Like it or not, the Conservative party look set to win the British general election on June 8th.
If they do, the manifesto released today will serve as a blueprint for the next five years of Tory rule.
Pledges include balancing the budget by 2025, a commitment to bring net immigration down to ‘tens of thousands’ per year, means testing the ‘winter fuel allowance,’ scrapping the pensions ‘triple lock,’ and a vote in the House of Commons on whether to repeal the ban on fox hunting.
But with Theresa May strapped in for five more years in the hot seat, how exactly would the Tories deliver on their promise of negotiating a Brexit that ‘works for all’?
At today’s manifesto launch in Halifax, May emphasised her need for the ‘strongest possible hand’ in the Brexit negotiations in order to ‘take back control of our money, border and laws’ and to ‘forge a new deep and special partnership with Europe.’

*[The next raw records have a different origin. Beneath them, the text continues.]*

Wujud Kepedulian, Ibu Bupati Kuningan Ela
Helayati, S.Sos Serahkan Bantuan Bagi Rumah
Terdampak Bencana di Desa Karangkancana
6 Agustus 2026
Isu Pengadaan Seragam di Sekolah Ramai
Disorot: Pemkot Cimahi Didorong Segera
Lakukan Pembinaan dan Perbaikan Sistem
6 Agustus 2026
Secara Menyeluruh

The manifesto also states the Conservative party belief that ‘no deal is better than a bad deal for the UK.’
The manifesto pledges to:
Leave the European Single Market and Customs Union.
Seek a free trade and customs agreement with the EU.

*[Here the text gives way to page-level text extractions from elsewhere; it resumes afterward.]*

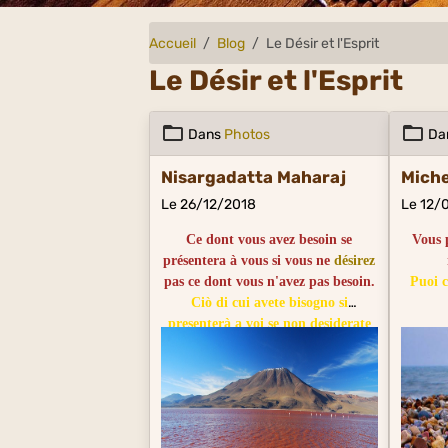
Accueil
Blog
Le Désir et l'Esprit
Le Désir et l'Esprit
Dans
Photos
Da
Nisargadatta Maharaj
Mich
Le 26/12/2018
Le 12/
Ce dont vous avez besoin se
Vous 
présentera à vous si vous ne
désirez
pas ce dont vous n'avez pas besoin.
Puoi 
Ciò di cui avete bisogno si
presenterà a voi se non desiderate
altro che ciò di cui non avete
bisogno.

Evaluate whether to stay in specific European programmes and, if so, continue to pay for membership.
Agree the terms of Britain’s future partnership ‘alongside our withdrawal,’ concluding all talks within the 2 years allowed by Article 50.
One of the European Parliament’s ‘Red Lines on Brexit’ is that the UK can not negotiate trade terms before finalising the terms of the split with the EU.

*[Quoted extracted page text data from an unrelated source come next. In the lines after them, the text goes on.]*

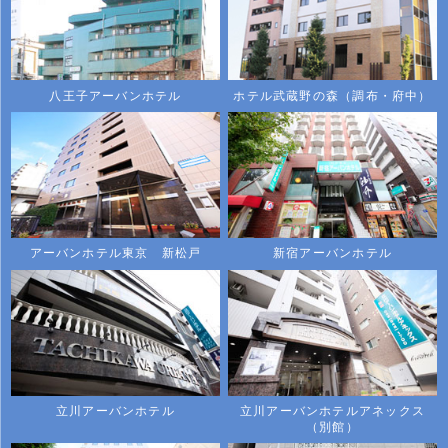
八王子アーバンホテル
ホテル武蔵野の森（調布・府中）
アーバンホテル東京 新松戸
新宿アーバンホテル
立川アーバンホテル
立川アーバンホテルアネックス
（別館）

Enact the ‘Great Repeal Bill,’ allowing laws to be made in the UK.
‘Convert EU law into UK law,’ giving British courts the right to amend or repeal.
Cut immigration to under 10,000.
‘Bear down’ on immigration from outside the EU.
Introduce an policy to control immigration from inside the EU.
The Conservative party has been criticised for not fully costing their Brexit plans, with Defence Secretary Michael Fallon admitting on BBC Newsnight that the plan to reduce immigration to ‘tens of thousands’ hadn’t been costed.
He went on to say that it was an ambition, not a proposal, but that the target would be easier to achieve once the UK isn’t constrained by freedom of movement, which currently means that ‘anybody in Bulgaria and Lithuania can up sticks and come here.’
‘Toughen visa requirements for students.’
‘Expect students to leave the country at the end of their course, unless they meet new, higher requirements allowing them to work in Britain.’
Increase levies on British companies for employing ‘other workers’ where British people could be hired.
Continue to include overseas students in immigration statistics (unlike Labour).
Have ‘as frictionless a border as possible’ between Northern Ireland and the Republic of Ireland.’
Defend Gibraltar as a British overseas territory.
‘Seek to replicate all existing EU free trade agreements.’
‘Support the ratification of trade agreements entered into during our EU membership.’
‘Introduce a Trade Bill in the next parliament.’
‘Create a network of Trade Commissioners to head nine new regional overseas posts.’
‘Reconvene the Board of Trade to ensure an increase in exports from Scotland, Wales, Northern Ireland and England.’
And finally, maintain the UK’s commitment to the European Convention on Human Rights for the duration of the next parliament.’
‘I can get a deal that works for all.’
In today’s speech, Mrs. May emphasised – as she has done throughout the campaign – the importance of her own personal role in the fate of the country.
‘Brexit will define us’ opens the Conservative manifesto, but most of all it will define Theresa May, and her legacy as Prime Minister.